Source records
============
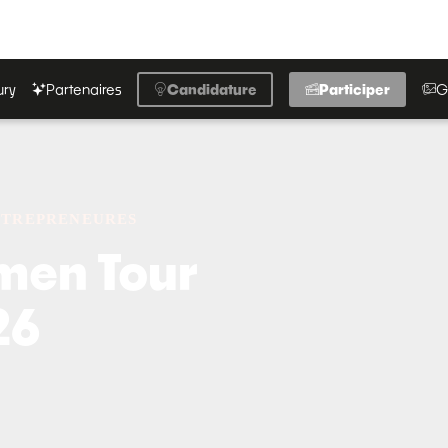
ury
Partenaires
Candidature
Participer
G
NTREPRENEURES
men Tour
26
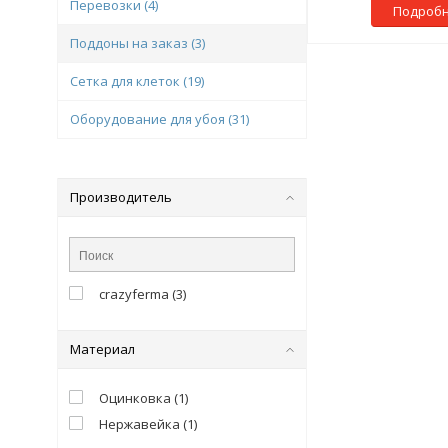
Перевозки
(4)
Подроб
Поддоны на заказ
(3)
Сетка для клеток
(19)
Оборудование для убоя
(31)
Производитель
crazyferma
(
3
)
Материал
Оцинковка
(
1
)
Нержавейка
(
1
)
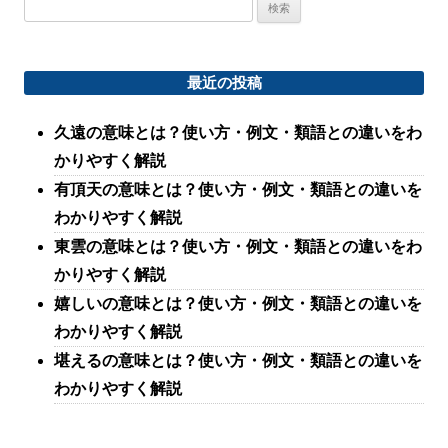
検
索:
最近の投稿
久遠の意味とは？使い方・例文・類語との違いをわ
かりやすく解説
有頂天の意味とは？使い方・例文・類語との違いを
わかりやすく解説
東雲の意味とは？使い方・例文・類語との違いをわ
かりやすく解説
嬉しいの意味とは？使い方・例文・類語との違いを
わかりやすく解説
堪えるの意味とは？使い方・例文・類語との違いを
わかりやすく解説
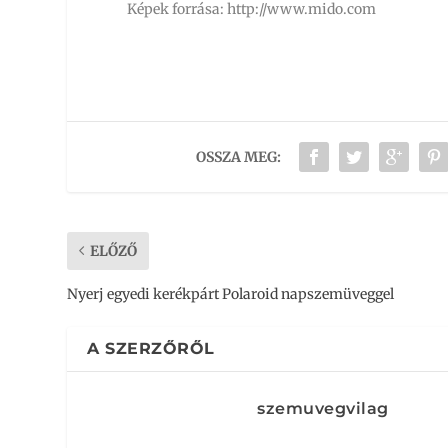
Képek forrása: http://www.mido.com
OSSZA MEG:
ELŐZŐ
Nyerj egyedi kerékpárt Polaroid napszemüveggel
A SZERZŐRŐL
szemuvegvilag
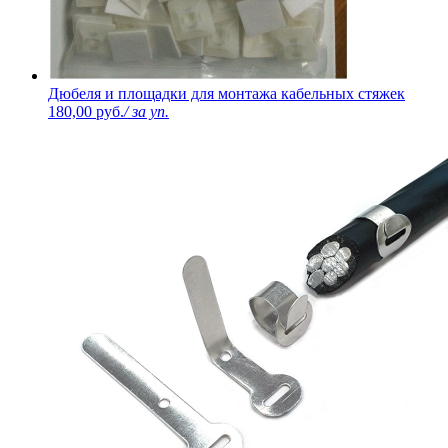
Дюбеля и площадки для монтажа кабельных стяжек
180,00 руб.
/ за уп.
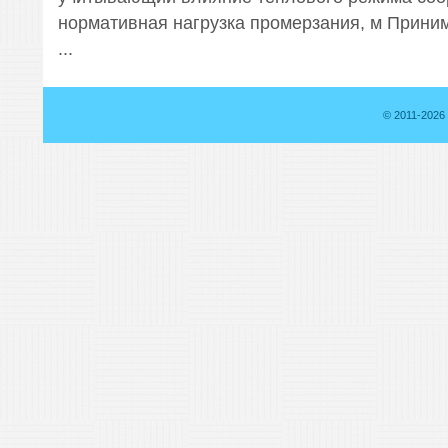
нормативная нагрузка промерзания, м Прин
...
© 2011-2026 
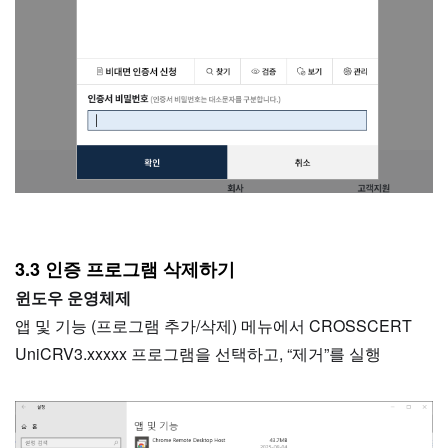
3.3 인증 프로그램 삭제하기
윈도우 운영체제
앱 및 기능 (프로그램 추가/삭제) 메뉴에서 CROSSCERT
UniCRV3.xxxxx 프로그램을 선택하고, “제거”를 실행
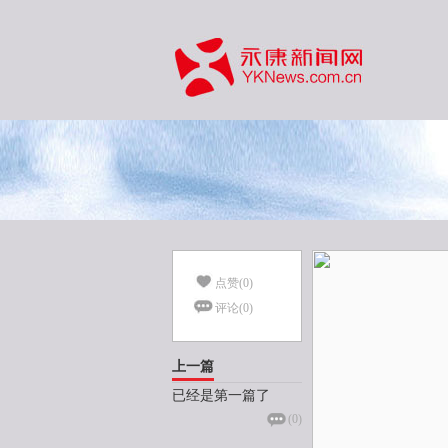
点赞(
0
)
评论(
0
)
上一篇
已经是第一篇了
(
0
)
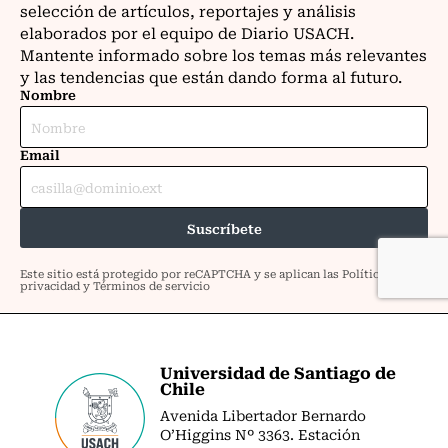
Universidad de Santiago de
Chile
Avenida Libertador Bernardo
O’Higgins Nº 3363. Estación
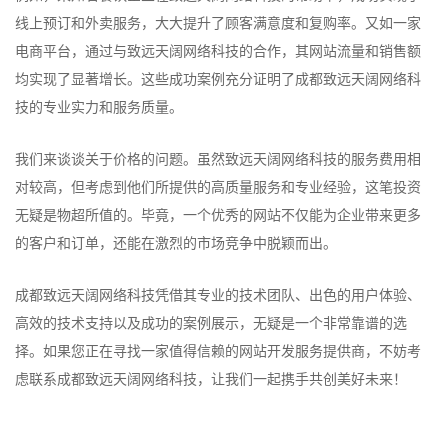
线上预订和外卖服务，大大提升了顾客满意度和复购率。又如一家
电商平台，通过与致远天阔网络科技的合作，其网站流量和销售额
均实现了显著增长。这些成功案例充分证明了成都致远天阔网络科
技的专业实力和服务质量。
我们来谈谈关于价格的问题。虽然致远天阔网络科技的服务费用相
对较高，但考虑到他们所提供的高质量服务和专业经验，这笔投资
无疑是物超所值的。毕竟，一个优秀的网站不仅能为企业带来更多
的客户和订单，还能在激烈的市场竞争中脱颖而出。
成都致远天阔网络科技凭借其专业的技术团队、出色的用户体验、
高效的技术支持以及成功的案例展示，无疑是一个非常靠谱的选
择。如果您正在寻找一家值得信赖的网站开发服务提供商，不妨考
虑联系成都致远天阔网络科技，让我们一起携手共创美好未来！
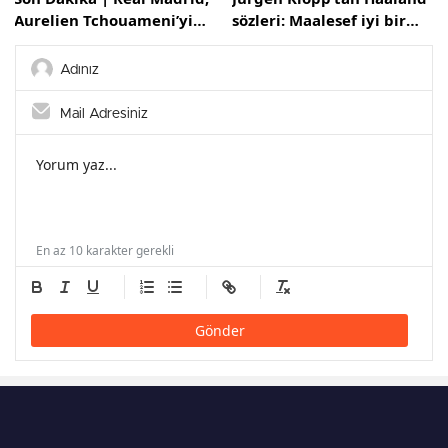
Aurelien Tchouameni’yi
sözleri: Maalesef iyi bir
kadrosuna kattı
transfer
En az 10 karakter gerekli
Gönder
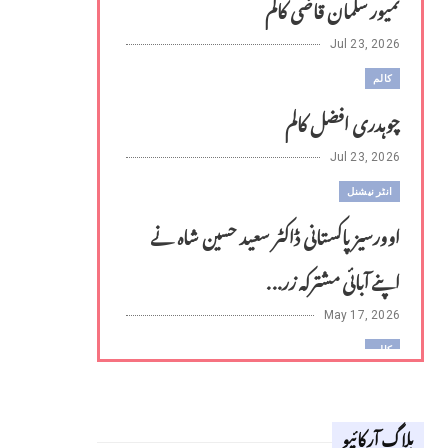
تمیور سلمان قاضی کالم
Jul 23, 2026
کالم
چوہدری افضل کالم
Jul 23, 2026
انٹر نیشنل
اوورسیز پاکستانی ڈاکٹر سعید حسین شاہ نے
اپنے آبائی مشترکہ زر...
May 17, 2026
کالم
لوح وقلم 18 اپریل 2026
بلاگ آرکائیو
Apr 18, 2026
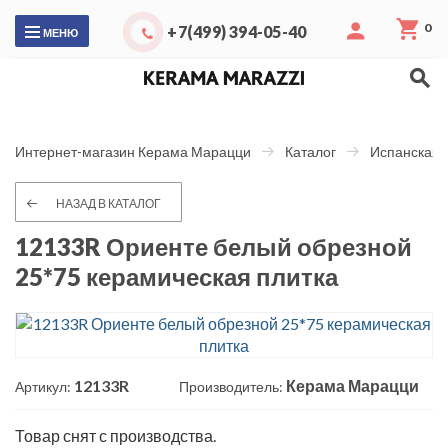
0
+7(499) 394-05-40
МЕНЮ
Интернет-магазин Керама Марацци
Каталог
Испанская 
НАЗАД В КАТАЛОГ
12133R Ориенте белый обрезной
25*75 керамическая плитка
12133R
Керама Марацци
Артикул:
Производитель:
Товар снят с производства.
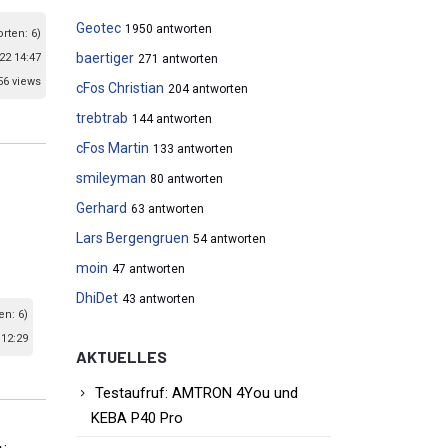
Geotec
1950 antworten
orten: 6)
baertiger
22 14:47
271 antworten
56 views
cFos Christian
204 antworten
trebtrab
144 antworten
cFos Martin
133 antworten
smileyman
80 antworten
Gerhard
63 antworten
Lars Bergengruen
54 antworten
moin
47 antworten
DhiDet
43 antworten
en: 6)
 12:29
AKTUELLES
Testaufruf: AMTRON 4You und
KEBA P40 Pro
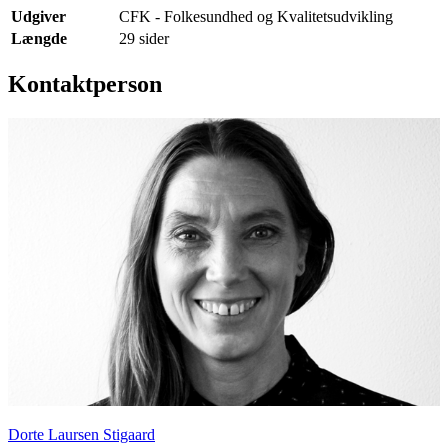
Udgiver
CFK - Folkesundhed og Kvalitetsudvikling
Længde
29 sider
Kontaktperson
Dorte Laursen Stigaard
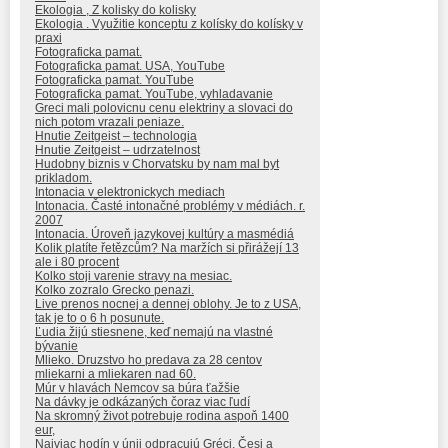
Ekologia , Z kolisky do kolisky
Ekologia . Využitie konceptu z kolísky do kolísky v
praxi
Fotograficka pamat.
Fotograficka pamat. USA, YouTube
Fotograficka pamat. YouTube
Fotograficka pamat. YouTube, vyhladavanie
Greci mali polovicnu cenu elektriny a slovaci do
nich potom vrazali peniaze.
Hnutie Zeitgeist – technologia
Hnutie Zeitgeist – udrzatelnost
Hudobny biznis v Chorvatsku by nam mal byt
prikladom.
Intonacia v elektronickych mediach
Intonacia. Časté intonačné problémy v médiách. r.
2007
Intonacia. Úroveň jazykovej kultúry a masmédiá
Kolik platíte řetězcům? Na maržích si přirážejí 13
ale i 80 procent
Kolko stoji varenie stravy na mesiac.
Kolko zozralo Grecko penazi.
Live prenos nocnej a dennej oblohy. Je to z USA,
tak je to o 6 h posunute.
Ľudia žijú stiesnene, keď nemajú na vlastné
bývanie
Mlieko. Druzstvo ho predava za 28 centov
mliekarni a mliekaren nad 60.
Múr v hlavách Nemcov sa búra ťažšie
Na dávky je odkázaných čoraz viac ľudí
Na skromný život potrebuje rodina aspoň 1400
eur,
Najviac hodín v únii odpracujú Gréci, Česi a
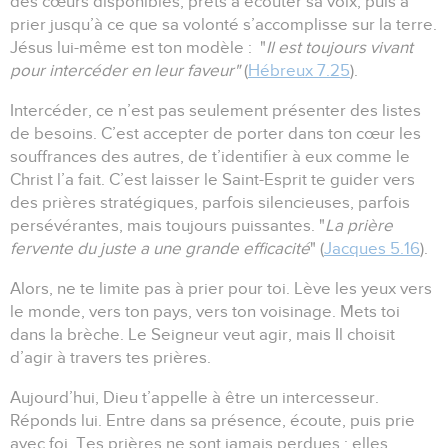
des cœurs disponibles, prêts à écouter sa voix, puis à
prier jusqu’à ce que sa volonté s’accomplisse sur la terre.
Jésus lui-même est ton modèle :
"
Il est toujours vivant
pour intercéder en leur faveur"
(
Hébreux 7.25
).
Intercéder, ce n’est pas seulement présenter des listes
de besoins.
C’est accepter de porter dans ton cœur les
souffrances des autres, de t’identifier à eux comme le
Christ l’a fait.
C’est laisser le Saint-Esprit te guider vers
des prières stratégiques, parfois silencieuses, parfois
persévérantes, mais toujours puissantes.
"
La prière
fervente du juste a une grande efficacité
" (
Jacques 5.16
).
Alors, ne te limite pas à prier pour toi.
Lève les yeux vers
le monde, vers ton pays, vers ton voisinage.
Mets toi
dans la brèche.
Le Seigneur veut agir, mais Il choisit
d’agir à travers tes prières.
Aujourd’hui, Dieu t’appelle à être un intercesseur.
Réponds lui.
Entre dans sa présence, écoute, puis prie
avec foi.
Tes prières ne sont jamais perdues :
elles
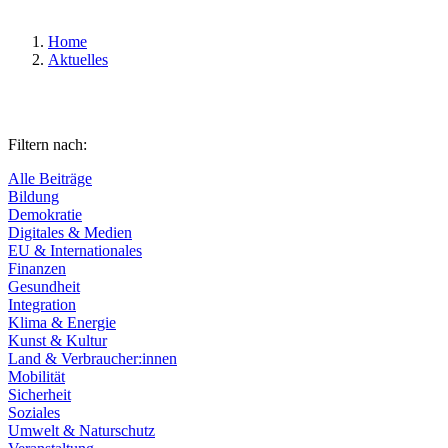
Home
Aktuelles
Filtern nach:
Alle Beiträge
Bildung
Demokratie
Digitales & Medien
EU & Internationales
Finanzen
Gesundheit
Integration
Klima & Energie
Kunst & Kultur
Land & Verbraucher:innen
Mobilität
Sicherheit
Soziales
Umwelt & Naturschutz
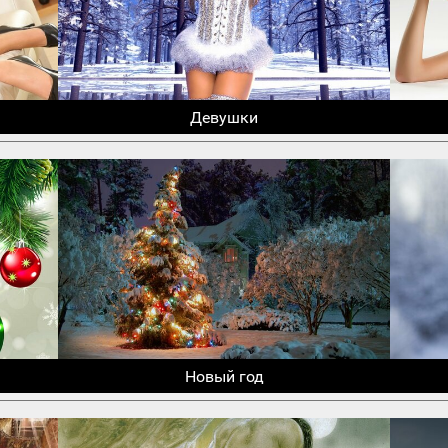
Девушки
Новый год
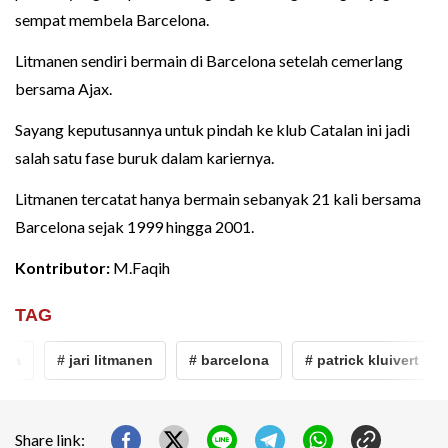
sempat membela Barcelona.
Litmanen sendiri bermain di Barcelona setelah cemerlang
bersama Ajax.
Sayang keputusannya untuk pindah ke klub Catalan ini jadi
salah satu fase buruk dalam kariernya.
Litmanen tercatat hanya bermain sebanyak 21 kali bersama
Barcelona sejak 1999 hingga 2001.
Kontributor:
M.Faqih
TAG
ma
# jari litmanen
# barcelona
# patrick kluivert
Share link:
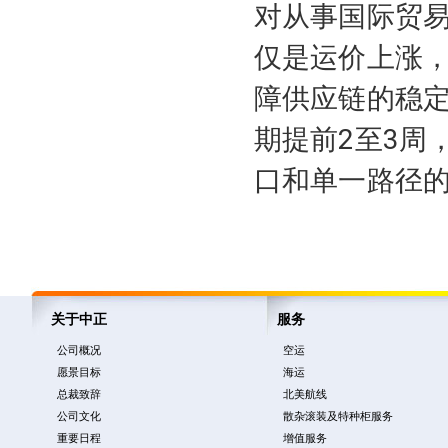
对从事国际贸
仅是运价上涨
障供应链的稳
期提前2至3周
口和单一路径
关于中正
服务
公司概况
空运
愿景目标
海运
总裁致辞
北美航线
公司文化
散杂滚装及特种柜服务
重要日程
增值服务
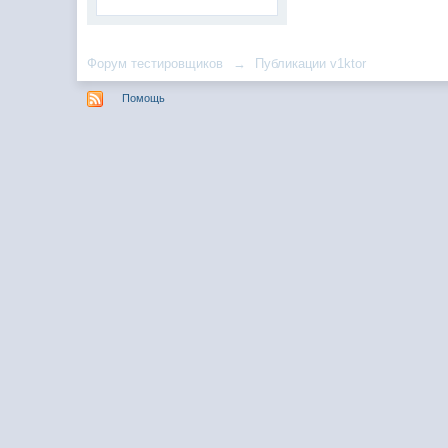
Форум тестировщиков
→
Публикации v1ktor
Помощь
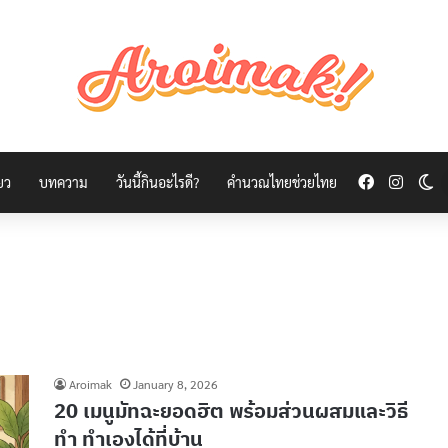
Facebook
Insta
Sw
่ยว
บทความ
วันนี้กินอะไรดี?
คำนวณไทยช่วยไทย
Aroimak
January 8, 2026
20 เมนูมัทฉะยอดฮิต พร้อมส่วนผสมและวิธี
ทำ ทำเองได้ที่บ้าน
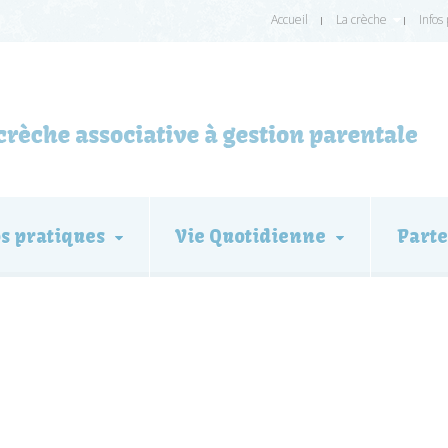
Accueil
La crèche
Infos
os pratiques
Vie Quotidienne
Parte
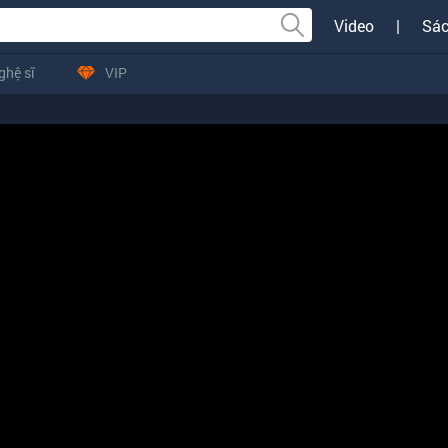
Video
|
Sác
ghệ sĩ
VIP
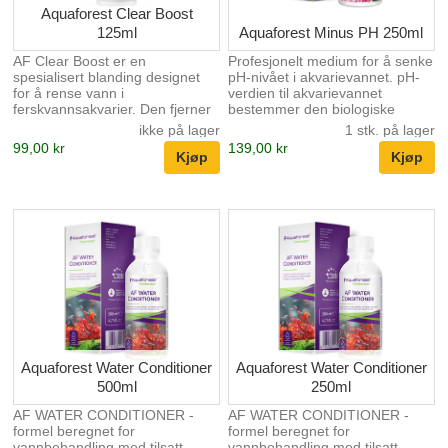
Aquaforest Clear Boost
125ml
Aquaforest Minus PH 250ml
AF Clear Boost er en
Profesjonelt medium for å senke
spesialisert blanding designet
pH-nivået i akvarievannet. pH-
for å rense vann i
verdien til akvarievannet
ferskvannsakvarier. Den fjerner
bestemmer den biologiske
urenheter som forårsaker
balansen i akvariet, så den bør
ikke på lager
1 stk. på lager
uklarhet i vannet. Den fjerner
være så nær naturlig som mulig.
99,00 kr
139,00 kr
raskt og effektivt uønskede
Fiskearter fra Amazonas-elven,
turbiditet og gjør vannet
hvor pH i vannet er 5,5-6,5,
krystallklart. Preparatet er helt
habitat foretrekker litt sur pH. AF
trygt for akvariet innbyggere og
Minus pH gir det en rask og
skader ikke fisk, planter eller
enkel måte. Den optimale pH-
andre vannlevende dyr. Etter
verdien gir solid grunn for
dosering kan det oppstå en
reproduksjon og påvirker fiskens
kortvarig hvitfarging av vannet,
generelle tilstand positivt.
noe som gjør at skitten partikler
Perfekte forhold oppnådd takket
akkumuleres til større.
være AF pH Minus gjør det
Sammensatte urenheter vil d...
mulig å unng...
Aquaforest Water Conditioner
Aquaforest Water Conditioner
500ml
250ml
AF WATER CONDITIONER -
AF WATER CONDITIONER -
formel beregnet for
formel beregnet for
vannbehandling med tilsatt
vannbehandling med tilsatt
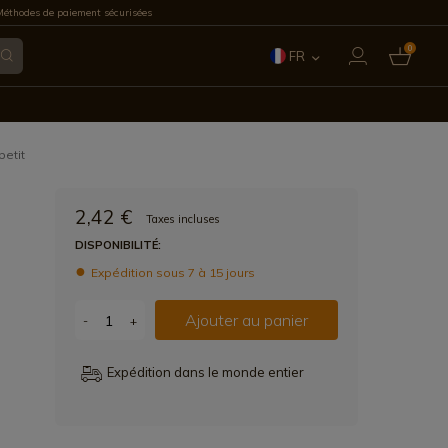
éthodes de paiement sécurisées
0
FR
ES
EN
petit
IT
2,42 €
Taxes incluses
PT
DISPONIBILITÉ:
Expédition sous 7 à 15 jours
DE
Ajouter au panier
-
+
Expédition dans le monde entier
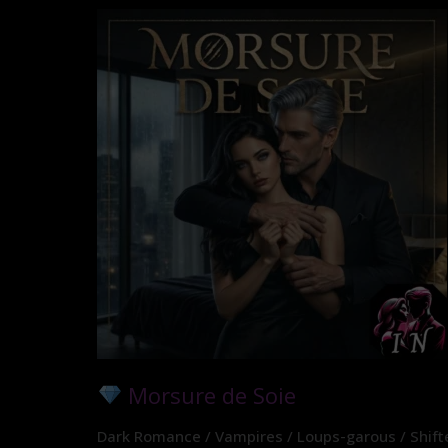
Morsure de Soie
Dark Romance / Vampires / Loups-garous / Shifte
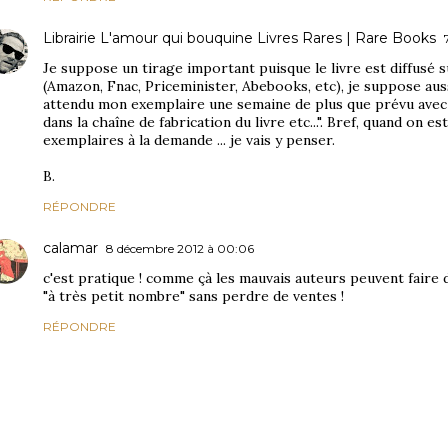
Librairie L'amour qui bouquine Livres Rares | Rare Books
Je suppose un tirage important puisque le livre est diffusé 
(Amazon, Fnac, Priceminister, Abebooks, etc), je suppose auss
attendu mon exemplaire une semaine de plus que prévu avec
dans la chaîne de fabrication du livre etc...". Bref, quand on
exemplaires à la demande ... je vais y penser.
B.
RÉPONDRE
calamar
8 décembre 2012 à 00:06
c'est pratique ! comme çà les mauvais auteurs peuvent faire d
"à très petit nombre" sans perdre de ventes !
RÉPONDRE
============
● Action item
Return from the data every line that holds "verdien".

● Task result
verdien til akvarievannet
verdien gir solid grunn for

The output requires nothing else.